Tylko w Wielkopolsce w rekordowo dość krotkim naborze na Rolnictwo 4.0 do regionalnego oddziału Agencji Restrukturyzacji i Modernizacji Rolnictwa wpłynęło ponad 1600 wniosków, z czego ledwie 400 ma szansę na dotację - jeśli będą środki. Póki co na ten cel do kasy ARIMR nie dotarły fundusze z Polskiego Funduszu Rozwoju w ramach działania Rolnictwo 4.0 z Krajowego Planu Odbudowy i Zwiększania Odporności, które można przekazać rolnikom, a długie miesiące oczekiwania zniechęcają do inwestycji. Agencje czekają na pieniądze! W skali kraju w cierpliwość uzbroić się musi kilkanaście tysięcy gospodarzy.
Kolejnym problemem tego naboru oraz kolejnych planowanych do realizacji jest niejasne sprecyzowanie przez PFR wytycznych, co do konkretnych rozwiązań i produktów, w jakie można zainwestować, przez co niemała cześć wniosków musi być poprawiona. To zajmuje czas urzędnikom i odkłada rozwój gospodarstw.

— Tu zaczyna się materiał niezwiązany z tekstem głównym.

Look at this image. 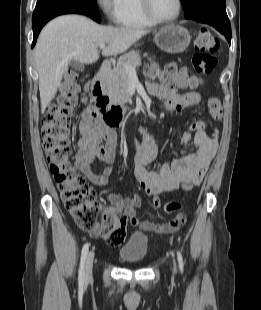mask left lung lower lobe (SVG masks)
Wrapping results in <instances>:
<instances>
[{
	"instance_id": "0a47b994",
	"label": "left lung lower lobe",
	"mask_w": 261,
	"mask_h": 310,
	"mask_svg": "<svg viewBox=\"0 0 261 310\" xmlns=\"http://www.w3.org/2000/svg\"><path fill=\"white\" fill-rule=\"evenodd\" d=\"M198 22L213 26L215 29H217L220 33H222L226 37L229 43L231 42V25L229 19H208Z\"/></svg>"
}]
</instances>
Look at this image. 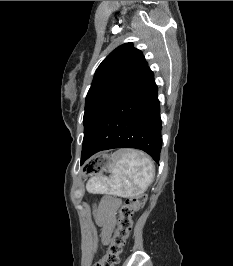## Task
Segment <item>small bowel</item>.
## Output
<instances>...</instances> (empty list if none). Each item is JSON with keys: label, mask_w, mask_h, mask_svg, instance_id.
<instances>
[{"label": "small bowel", "mask_w": 233, "mask_h": 266, "mask_svg": "<svg viewBox=\"0 0 233 266\" xmlns=\"http://www.w3.org/2000/svg\"><path fill=\"white\" fill-rule=\"evenodd\" d=\"M119 205V200L104 197L96 209V222L101 228V239L107 243L115 227V215Z\"/></svg>", "instance_id": "small-bowel-1"}]
</instances>
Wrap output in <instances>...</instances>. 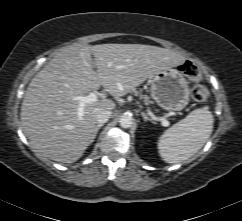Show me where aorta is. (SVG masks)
<instances>
[{"instance_id": "1", "label": "aorta", "mask_w": 242, "mask_h": 221, "mask_svg": "<svg viewBox=\"0 0 242 221\" xmlns=\"http://www.w3.org/2000/svg\"><path fill=\"white\" fill-rule=\"evenodd\" d=\"M119 123L122 128H129L133 124V118L129 114H123L119 119Z\"/></svg>"}]
</instances>
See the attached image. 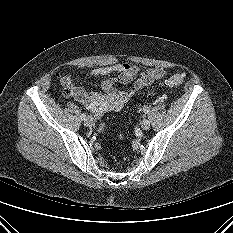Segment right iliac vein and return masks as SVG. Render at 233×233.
<instances>
[{"mask_svg":"<svg viewBox=\"0 0 233 233\" xmlns=\"http://www.w3.org/2000/svg\"><path fill=\"white\" fill-rule=\"evenodd\" d=\"M84 124L86 126H92L93 125V119L91 117H87L85 120H84Z\"/></svg>","mask_w":233,"mask_h":233,"instance_id":"right-iliac-vein-1","label":"right iliac vein"}]
</instances>
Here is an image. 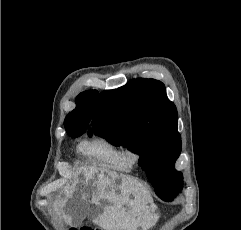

Wsłuchując się w te problemy, które z dużą siła wybrzmiały podczas zakończonej niedawno wystawie Agro Show, zorganizowaliśmy w naszej redakcji spotkanie zespołu roboczego, złożonego z przedstawicieli Wielkopolskiego Oddziału ARIMR, Wielkopolskiej Izby Rolniczej, Uniwersytetu Przyrodniczego w Poznaniu, Polskiej Izby Gospodarczej Maszyn i Urządzeń Rolniczych, doradców ds. dotacji oraz producentów i dealerów maszyn. Naszym celem jest wpłynięcie na jak najszybsze określenie stanowiska i planu działania Ministerstwa Rolnictwa i Rozwoju Wsi.
Działamy dla Was! Trzymajcie kciuki!